[TASK STATEMENT] From the line with "بالنسبة لإجلراء عملية اعادة" to the final line of the records, every line is to be duplicated exactly, both of those lines included.

[Records contained in a dataset]
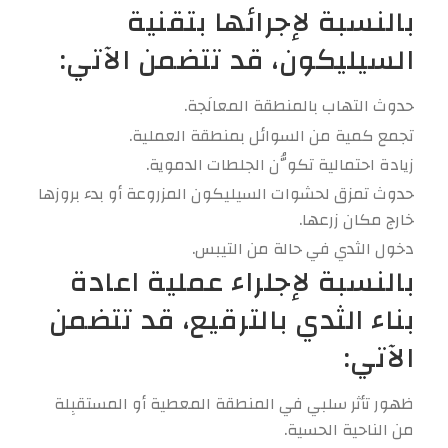
بالنسبة لإجرائها بتقنية
السيليكون، قد تتضمن الآتي:
حدوث التهاب بالمنطقة المعالَجة.
تجمع كمية من السوائل بمنطقة العملية.
زيادة احتمالية تكوُّن الجلطات الدموية.
حدوث تمزق لحشوات السيليكون المزروعة أو بدء بروزها
خارج مكان زرعها.
دخول الثدي في حالة من التيبس.
بالنسبة لإجلراء عملية اعادة
بناء الثدي بالترقيع، قد تتضمن
الآتي:
ظهور تأثر سلبي في المنطقة المعطية أو المستقبِلة
من الناحية الحسية.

[RESULT OF THE TASK]
بالنسبة لإجلراء عملية اعادة
بناء الثدي بالترقيع، قد تتضمن
الآتي:
ظهور تأثر سلبي في المنطقة المعطية أو المستقبِلة
من الناحية الحسية.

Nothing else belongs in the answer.